| What the task requires |
Scan the records and identify every line in which the string "cafetière" occurs, then return those lines.

Stored items
⟨
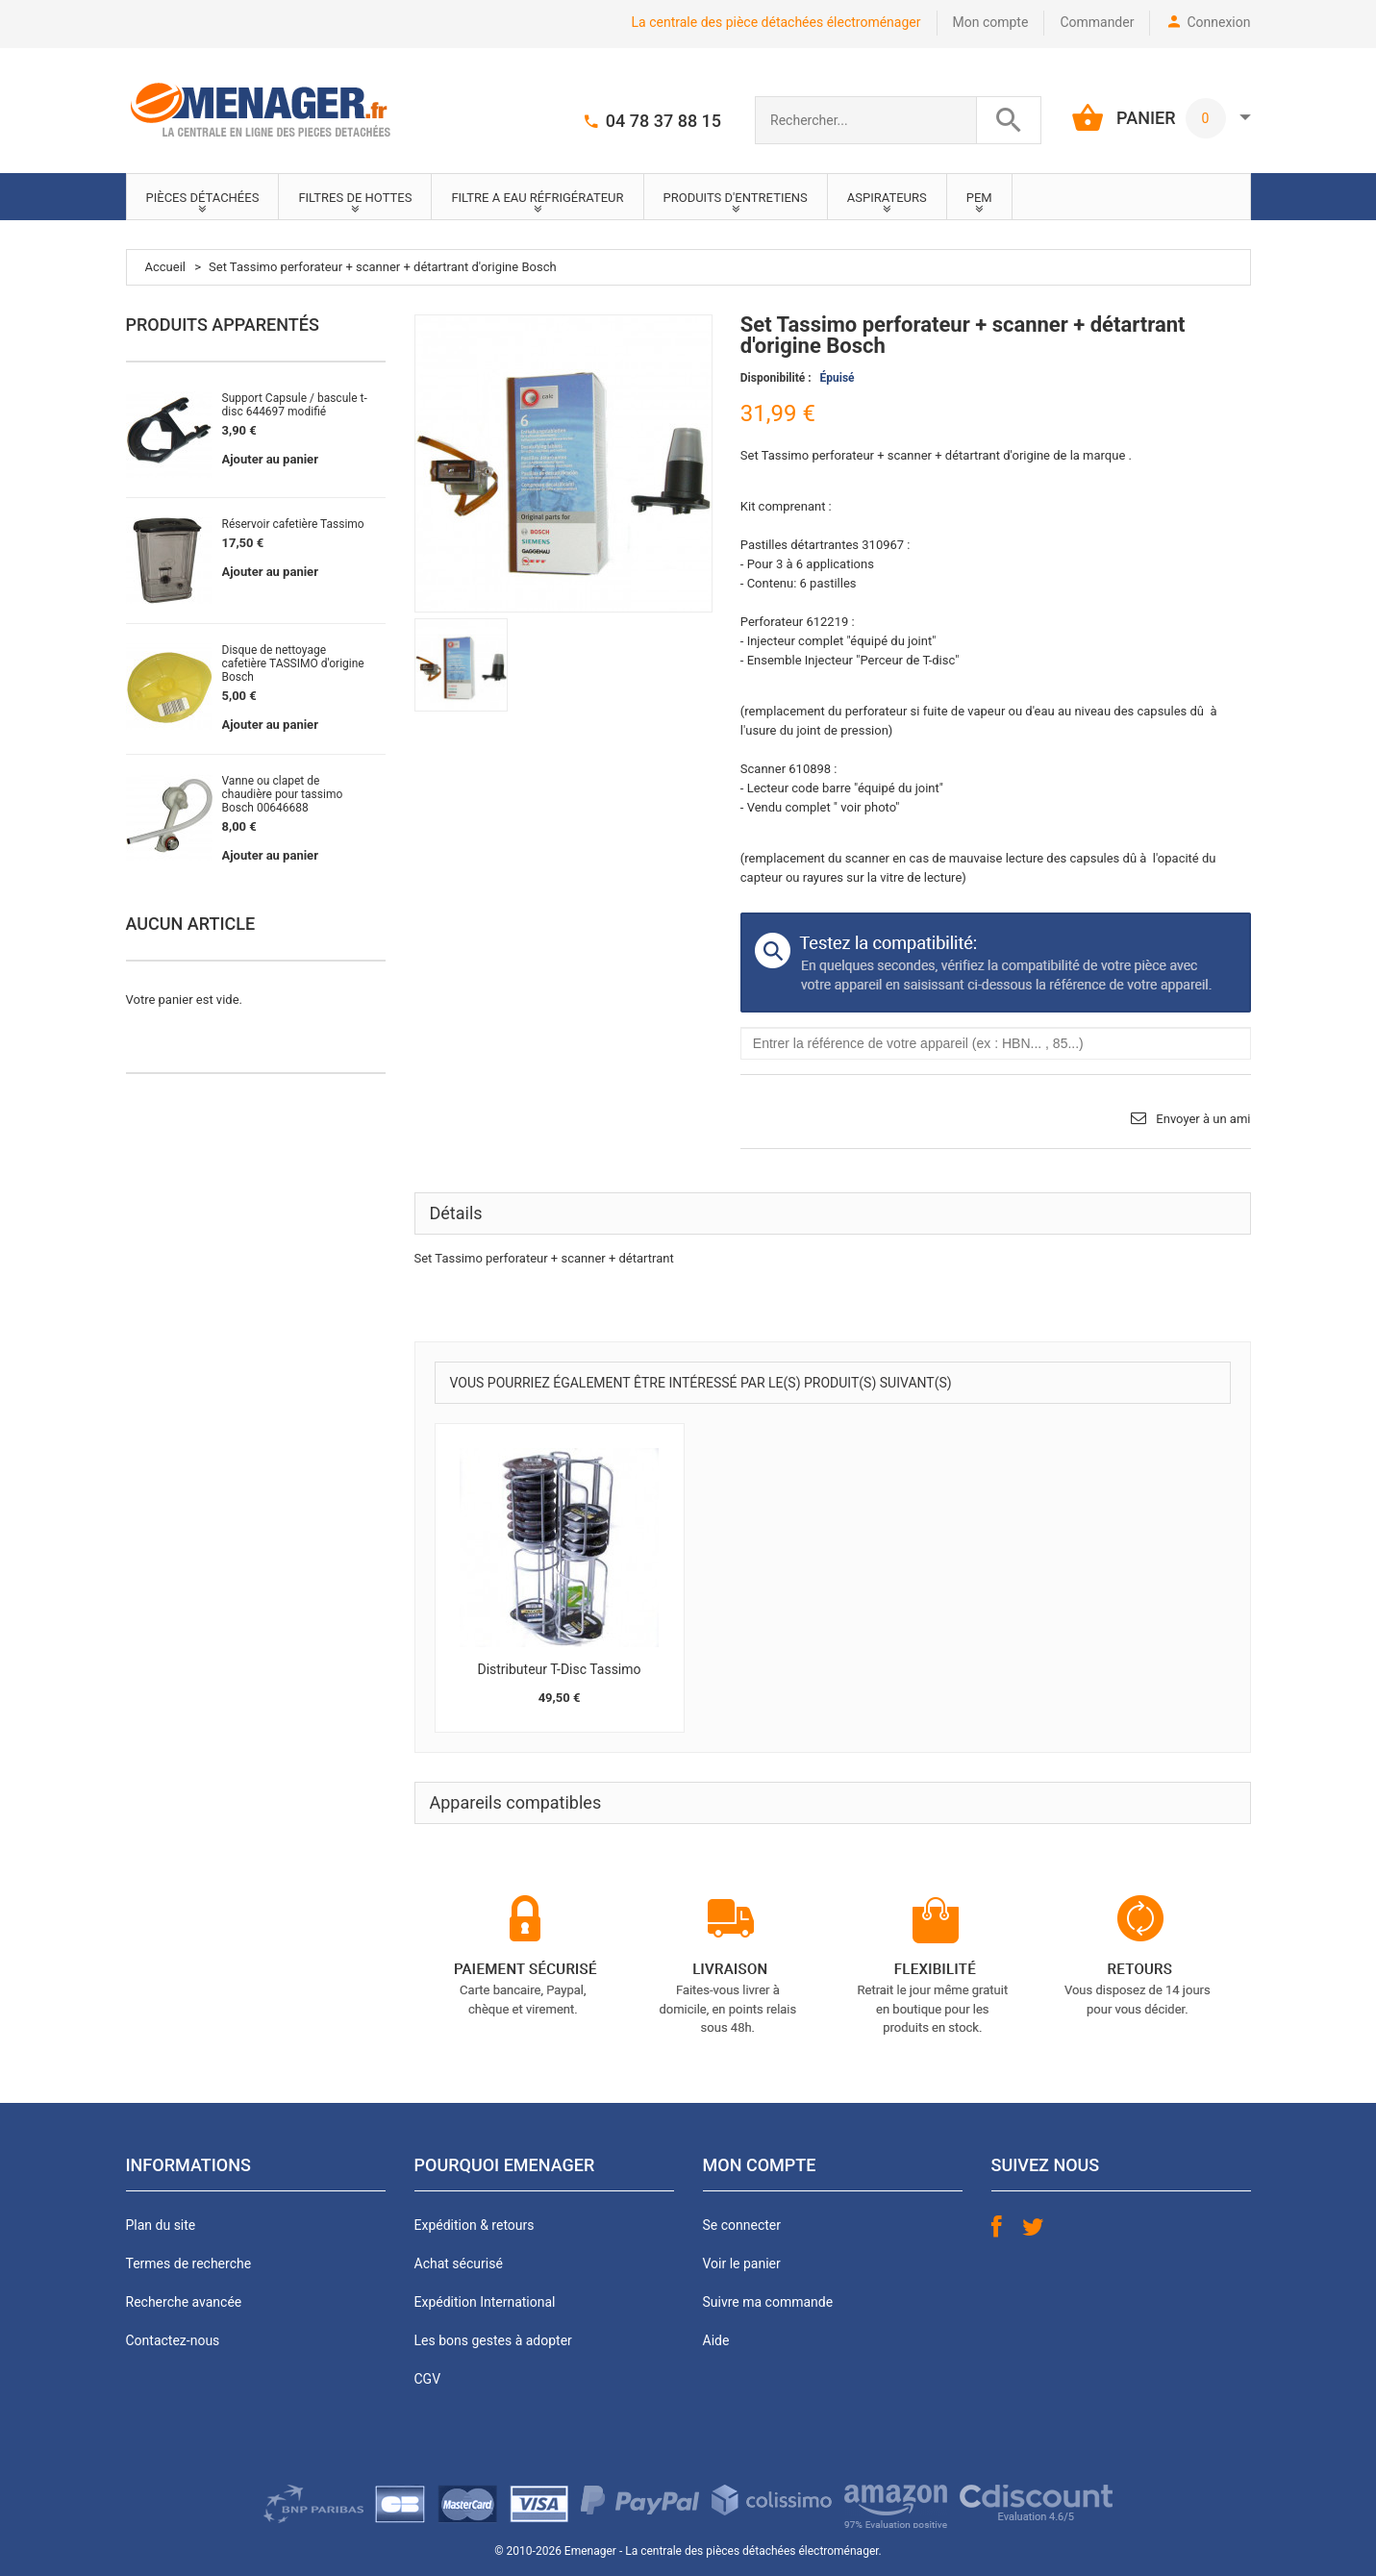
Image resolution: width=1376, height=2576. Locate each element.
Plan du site (161, 2225)
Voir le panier (742, 2263)
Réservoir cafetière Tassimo (293, 524)
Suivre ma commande (768, 2302)
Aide (716, 2340)
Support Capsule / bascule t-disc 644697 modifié (294, 404)
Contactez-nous (173, 2340)
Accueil (165, 267)
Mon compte (991, 22)
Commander (1097, 22)
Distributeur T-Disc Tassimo (558, 1669)
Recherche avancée (184, 2302)
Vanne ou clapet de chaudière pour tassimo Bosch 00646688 (282, 794)
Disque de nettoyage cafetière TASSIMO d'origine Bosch (293, 663)
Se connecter (742, 2225)
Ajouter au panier (270, 459)
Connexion (1218, 22)
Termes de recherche (189, 2263)
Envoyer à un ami (1203, 1119)
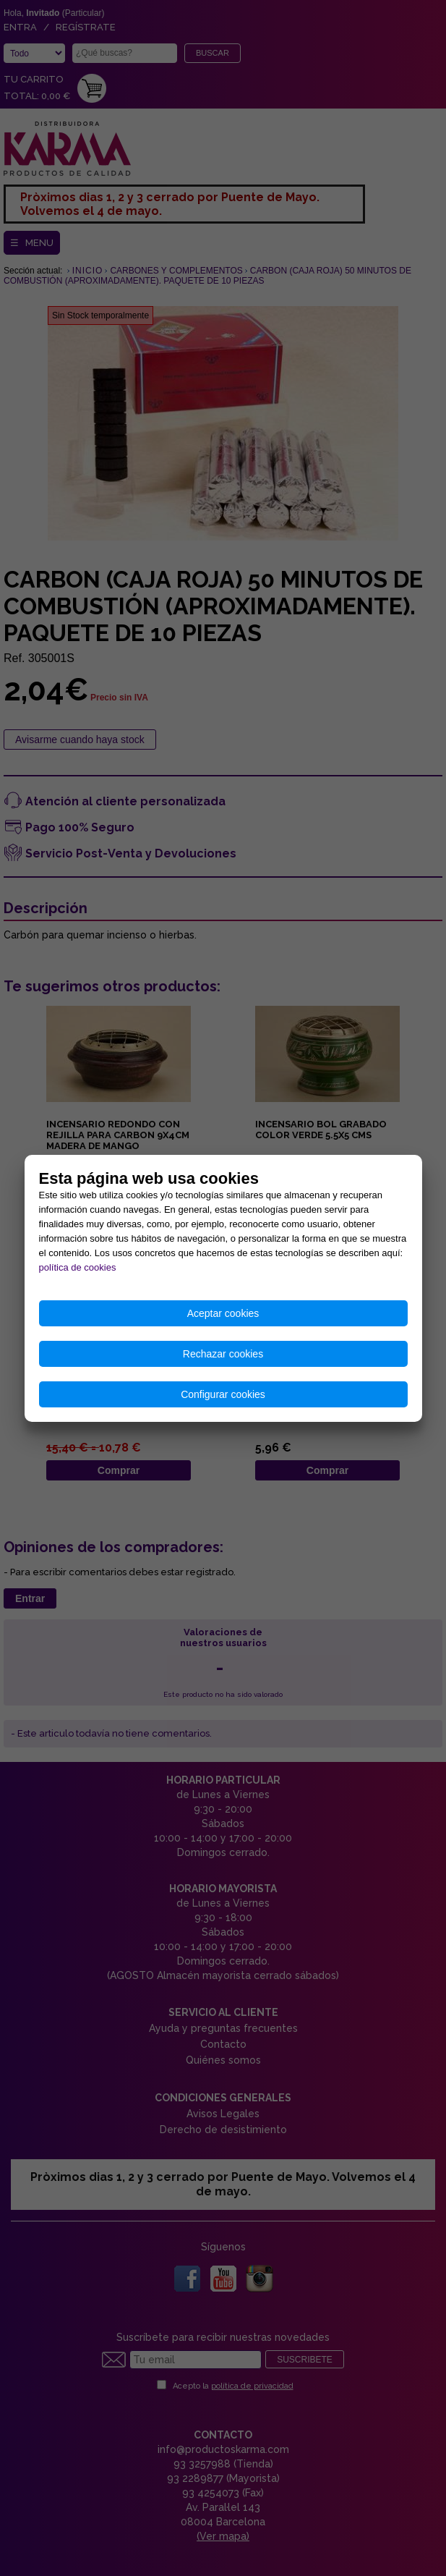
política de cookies (77, 1267)
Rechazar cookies (223, 1354)
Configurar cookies (223, 1394)
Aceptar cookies (223, 1313)
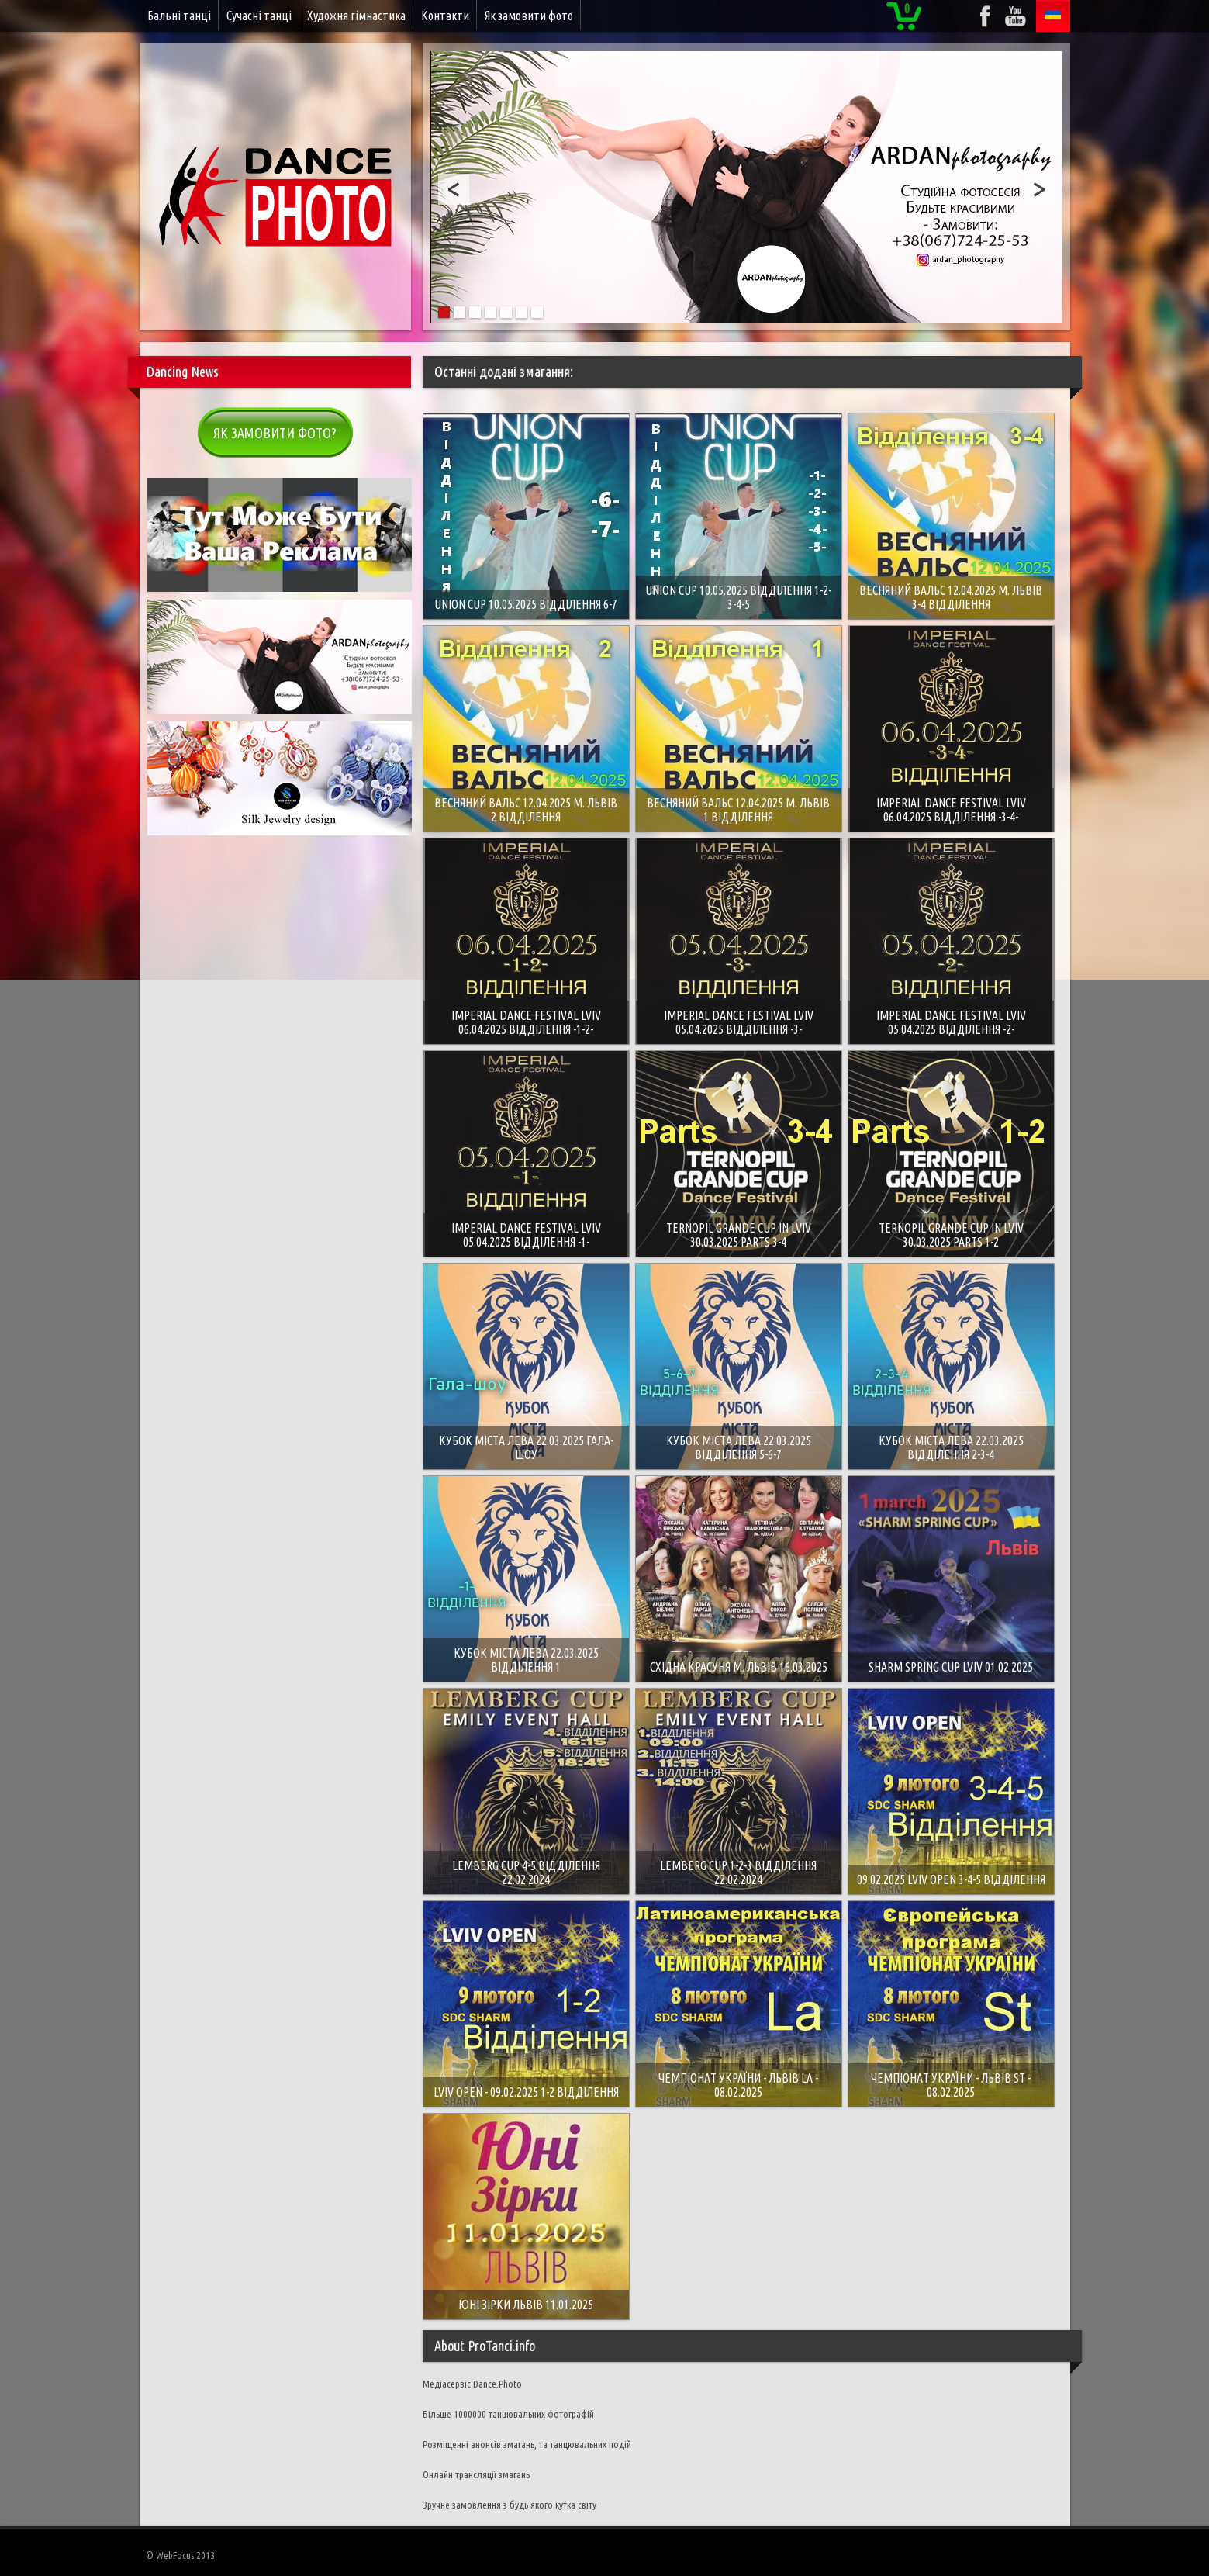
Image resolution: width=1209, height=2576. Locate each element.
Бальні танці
⟩
| Response area |
Réservoir cafetière Tassimo (293, 524)
Disque de nettoyage cafetière TASSIMO d'origine Bosch (293, 663)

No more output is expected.